*** Opening of Provided data ***

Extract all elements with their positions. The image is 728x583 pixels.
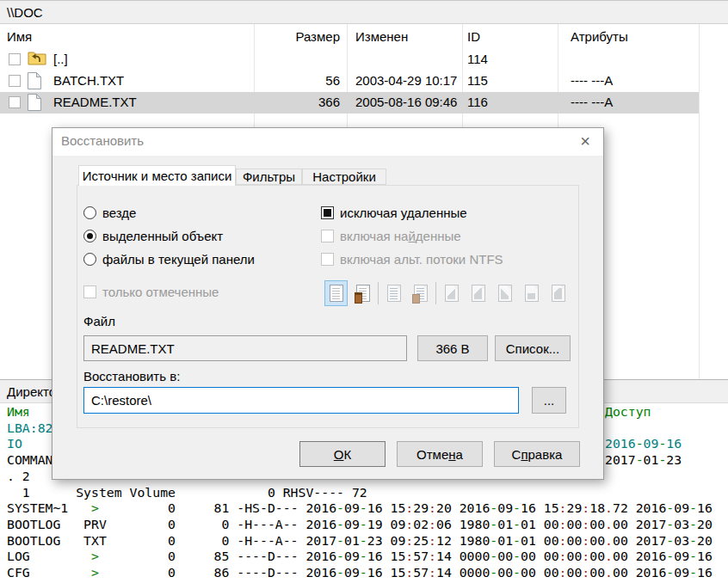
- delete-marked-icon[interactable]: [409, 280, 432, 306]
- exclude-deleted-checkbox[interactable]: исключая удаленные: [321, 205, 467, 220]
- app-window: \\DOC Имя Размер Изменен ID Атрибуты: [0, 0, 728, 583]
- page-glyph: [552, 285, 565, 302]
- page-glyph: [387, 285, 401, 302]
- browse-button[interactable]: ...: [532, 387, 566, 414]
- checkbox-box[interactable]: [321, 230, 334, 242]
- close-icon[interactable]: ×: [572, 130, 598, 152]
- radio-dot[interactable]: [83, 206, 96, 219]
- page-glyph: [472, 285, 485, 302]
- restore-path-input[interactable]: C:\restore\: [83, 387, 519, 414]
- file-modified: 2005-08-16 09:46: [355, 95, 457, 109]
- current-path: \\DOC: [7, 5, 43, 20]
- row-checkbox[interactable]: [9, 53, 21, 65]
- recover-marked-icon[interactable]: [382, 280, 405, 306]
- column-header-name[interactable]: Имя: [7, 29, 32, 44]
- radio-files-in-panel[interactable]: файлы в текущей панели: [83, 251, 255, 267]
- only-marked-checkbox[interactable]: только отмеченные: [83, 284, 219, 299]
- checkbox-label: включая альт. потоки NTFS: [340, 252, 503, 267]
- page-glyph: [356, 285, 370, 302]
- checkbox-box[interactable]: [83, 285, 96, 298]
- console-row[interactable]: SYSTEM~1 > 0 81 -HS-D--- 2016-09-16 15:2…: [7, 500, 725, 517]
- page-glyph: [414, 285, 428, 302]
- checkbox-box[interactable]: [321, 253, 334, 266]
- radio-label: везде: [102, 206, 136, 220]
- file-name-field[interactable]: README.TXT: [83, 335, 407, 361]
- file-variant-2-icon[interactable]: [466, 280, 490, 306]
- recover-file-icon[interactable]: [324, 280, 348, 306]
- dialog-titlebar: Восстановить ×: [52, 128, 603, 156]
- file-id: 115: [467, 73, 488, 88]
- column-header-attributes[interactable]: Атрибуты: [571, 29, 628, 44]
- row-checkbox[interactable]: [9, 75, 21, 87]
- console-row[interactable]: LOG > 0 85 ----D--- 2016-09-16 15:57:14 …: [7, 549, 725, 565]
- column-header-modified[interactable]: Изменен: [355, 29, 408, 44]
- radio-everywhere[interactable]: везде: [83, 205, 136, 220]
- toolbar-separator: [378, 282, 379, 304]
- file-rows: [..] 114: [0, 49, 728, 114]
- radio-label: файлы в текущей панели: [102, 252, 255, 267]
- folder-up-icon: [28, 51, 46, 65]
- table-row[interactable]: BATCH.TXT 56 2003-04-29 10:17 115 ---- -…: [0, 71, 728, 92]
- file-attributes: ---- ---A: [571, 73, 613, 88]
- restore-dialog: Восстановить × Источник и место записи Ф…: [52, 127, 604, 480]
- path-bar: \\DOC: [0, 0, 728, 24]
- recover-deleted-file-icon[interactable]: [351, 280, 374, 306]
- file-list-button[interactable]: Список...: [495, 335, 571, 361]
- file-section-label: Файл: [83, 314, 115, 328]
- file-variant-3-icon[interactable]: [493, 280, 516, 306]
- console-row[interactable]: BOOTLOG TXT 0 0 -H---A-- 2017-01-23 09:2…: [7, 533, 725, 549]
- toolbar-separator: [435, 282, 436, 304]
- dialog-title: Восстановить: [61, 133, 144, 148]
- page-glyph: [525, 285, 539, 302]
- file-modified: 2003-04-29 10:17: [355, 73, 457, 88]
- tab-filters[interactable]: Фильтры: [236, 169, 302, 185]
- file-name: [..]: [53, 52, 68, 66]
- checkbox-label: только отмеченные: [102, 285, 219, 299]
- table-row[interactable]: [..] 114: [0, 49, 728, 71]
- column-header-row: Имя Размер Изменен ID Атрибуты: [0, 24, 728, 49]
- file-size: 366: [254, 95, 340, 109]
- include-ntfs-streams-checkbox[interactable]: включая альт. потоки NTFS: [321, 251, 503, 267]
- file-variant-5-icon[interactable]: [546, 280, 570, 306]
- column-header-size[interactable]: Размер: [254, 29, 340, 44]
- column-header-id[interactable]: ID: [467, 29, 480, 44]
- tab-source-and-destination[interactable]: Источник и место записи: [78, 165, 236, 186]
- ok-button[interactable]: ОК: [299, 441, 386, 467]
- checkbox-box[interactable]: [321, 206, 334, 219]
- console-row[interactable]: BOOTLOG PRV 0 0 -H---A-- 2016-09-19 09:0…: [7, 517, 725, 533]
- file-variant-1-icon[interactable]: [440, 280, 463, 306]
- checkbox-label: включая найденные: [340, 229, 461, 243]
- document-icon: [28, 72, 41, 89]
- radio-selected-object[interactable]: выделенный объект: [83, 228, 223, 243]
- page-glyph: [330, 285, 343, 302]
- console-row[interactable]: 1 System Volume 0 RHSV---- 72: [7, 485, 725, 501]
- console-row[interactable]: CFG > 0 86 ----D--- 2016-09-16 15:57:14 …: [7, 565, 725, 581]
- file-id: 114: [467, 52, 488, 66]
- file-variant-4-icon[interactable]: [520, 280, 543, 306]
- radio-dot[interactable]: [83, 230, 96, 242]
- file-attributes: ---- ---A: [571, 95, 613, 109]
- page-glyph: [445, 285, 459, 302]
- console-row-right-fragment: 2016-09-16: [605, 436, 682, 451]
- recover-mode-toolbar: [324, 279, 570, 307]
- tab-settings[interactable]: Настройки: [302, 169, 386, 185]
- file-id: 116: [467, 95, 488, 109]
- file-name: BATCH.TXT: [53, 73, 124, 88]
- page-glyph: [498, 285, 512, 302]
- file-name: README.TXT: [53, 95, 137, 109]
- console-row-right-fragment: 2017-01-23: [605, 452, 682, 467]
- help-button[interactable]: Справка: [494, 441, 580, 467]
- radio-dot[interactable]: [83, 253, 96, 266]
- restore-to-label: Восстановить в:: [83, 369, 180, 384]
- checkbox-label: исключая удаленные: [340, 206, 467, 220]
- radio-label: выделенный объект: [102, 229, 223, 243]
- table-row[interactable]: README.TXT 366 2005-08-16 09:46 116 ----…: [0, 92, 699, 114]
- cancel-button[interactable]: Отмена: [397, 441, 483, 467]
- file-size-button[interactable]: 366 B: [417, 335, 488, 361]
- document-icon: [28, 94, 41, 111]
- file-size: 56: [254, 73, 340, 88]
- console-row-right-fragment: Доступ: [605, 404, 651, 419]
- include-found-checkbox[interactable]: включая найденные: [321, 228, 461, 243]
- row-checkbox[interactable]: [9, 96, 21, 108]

*** Close of Provided data ***

Task goal => All preceding records should be duplicated verbatim, images excepted.

Answer below =>
Extract all elements with their positions. The image is 728x583 pixels.
- delete-marked-icon[interactable]: [409, 280, 432, 306]
- exclude-deleted-checkbox[interactable]: исключая удаленные: [321, 205, 467, 220]
- app-window: \\DOC Имя Размер Изменен ID Атрибуты: [0, 0, 728, 583]
- page-glyph: [552, 285, 565, 302]
- page-glyph: [387, 285, 401, 302]
- browse-button[interactable]: ...: [532, 387, 566, 414]
- checkbox-box[interactable]: [321, 230, 334, 242]
- close-icon[interactable]: ×: [572, 130, 598, 152]
- radio-dot[interactable]: [83, 206, 96, 219]
- page-glyph: [472, 285, 485, 302]
- restore-path-input[interactable]: C:\restore\: [83, 387, 519, 414]
- file-modified: 2005-08-16 09:46: [355, 95, 457, 109]
- current-path: \\DOC: [7, 5, 43, 20]
- row-checkbox[interactable]: [9, 53, 21, 65]
- recover-marked-icon[interactable]: [382, 280, 405, 306]
- column-header-name[interactable]: Имя: [7, 29, 32, 44]
- radio-files-in-panel[interactable]: файлы в текущей панели: [83, 251, 255, 267]
- only-marked-checkbox[interactable]: только отмеченные: [83, 284, 219, 299]
- checkbox-label: включая альт. потоки NTFS: [340, 252, 503, 267]
- page-glyph: [356, 285, 370, 302]
- checkbox-box[interactable]: [83, 285, 96, 298]
- console-row[interactable]: SYSTEM~1 > 0 81 -HS-D--- 2016-09-16 15:2…: [7, 500, 725, 517]
- page-glyph: [414, 285, 428, 302]
- checkbox-box[interactable]: [321, 253, 334, 266]
- radio-label: везде: [102, 206, 136, 220]
- file-name-field[interactable]: README.TXT: [83, 335, 407, 361]
- file-variant-2-icon[interactable]: [466, 280, 490, 306]
- recover-file-icon[interactable]: [324, 280, 348, 306]
- dialog-titlebar: Восстановить ×: [52, 128, 603, 156]
- file-id: 115: [467, 73, 488, 88]
- column-header-attributes[interactable]: Атрибуты: [571, 29, 628, 44]
- row-checkbox[interactable]: [9, 75, 21, 87]
- console-row[interactable]: LOG > 0 85 ----D--- 2016-09-16 15:57:14 …: [7, 549, 725, 565]
- column-header-modified[interactable]: Изменен: [355, 29, 408, 44]
- radio-everywhere[interactable]: везде: [83, 205, 136, 220]
- toolbar-separator: [378, 282, 379, 304]
- file-rows: [..] 114: [0, 49, 728, 114]
- radio-label: файлы в текущей панели: [102, 252, 255, 267]
- folder-up-icon: [28, 51, 46, 65]
- table-row[interactable]: BATCH.TXT 56 2003-04-29 10:17 115 ---- -…: [0, 71, 728, 92]
- file-attributes: ---- ---A: [571, 73, 613, 88]
- restore-dialog: Восстановить × Источник и место записи Ф…: [52, 127, 604, 480]
- path-bar: \\DOC: [0, 0, 728, 24]
- recover-deleted-file-icon[interactable]: [351, 280, 374, 306]
- file-list-button[interactable]: Список...: [495, 335, 571, 361]
- file-section-label: Файл: [83, 314, 115, 328]
- file-variant-3-icon[interactable]: [493, 280, 516, 306]
- console-row[interactable]: BOOTLOG TXT 0 0 -H---A-- 2017-01-23 09:2…: [7, 533, 725, 549]
- toolbar-separator: [435, 282, 436, 304]
- dialog-title: Восстановить: [61, 133, 144, 148]
- page-glyph: [525, 285, 539, 302]
- file-modified: 2003-04-29 10:17: [355, 73, 457, 88]
- tab-filters[interactable]: Фильтры: [236, 169, 302, 185]
- file-name: [..]: [53, 52, 68, 66]
- checkbox-label: только отмеченные: [102, 285, 219, 299]
- table-row[interactable]: [..] 114: [0, 49, 728, 71]
- column-header-row: Имя Размер Изменен ID Атрибуты: [0, 24, 728, 49]
- file-size: 366: [254, 95, 340, 109]
- include-ntfs-streams-checkbox[interactable]: включая альт. потоки NTFS: [321, 251, 503, 267]
- file-variant-5-icon[interactable]: [546, 280, 570, 306]
- column-header-size[interactable]: Размер: [254, 29, 340, 44]
- column-header-id[interactable]: ID: [467, 29, 480, 44]
- tab-source-and-destination[interactable]: Источник и место записи: [78, 165, 236, 186]
- ok-button[interactable]: ОК: [299, 441, 386, 467]
- checkbox-box[interactable]: [321, 206, 334, 219]
- console-row[interactable]: BOOTLOG PRV 0 0 -H---A-- 2016-09-19 09:0…: [7, 517, 725, 533]
- file-variant-1-icon[interactable]: [440, 280, 463, 306]
- checkbox-label: включая найденные: [340, 229, 461, 243]
- document-icon: [28, 72, 41, 89]
- radio-selected-object[interactable]: выделенный объект: [83, 228, 223, 243]
- page-glyph: [330, 285, 343, 302]
- console-row[interactable]: 1 System Volume 0 RHSV---- 72: [7, 485, 725, 501]
- console-row[interactable]: CFG > 0 86 ----D--- 2016-09-16 15:57:14 …: [7, 565, 725, 581]
- file-id: 114: [467, 52, 488, 66]
- file-variant-4-icon[interactable]: [520, 280, 543, 306]
- radio-dot[interactable]: [83, 230, 96, 242]
- file-attributes: ---- ---A: [571, 95, 613, 109]
- page-glyph: [445, 285, 459, 302]
- console-row-right-fragment: 2016-09-16: [605, 436, 682, 451]
- recover-mode-toolbar: [324, 279, 570, 307]
- tab-settings[interactable]: Настройки: [302, 169, 386, 185]
- file-id: 116: [467, 95, 488, 109]
- file-name: BATCH.TXT: [53, 73, 124, 88]
- page-glyph: [498, 285, 512, 302]
- file-name: README.TXT: [53, 95, 137, 109]
- console-row-right-fragment: 2017-01-23: [605, 452, 682, 467]
- help-button[interactable]: Справка: [494, 441, 580, 467]
- radio-dot[interactable]: [83, 253, 96, 266]
- restore-to-label: Восстановить в:: [83, 369, 180, 384]
- checkbox-label: исключая удаленные: [340, 206, 467, 220]
- radio-label: выделенный объект: [102, 229, 223, 243]
- table-row[interactable]: README.TXT 366 2005-08-16 09:46 116 ----…: [0, 92, 699, 114]
- cancel-button[interactable]: Отмена: [397, 441, 483, 467]
- file-size-button[interactable]: 366 B: [417, 335, 488, 361]
- document-icon: [28, 94, 41, 111]
- file-size: 56: [254, 73, 340, 88]
- console-row-right-fragment: Доступ: [605, 404, 651, 419]
- include-found-checkbox[interactable]: включая найденные: [321, 228, 461, 243]
- row-checkbox[interactable]: [9, 96, 21, 108]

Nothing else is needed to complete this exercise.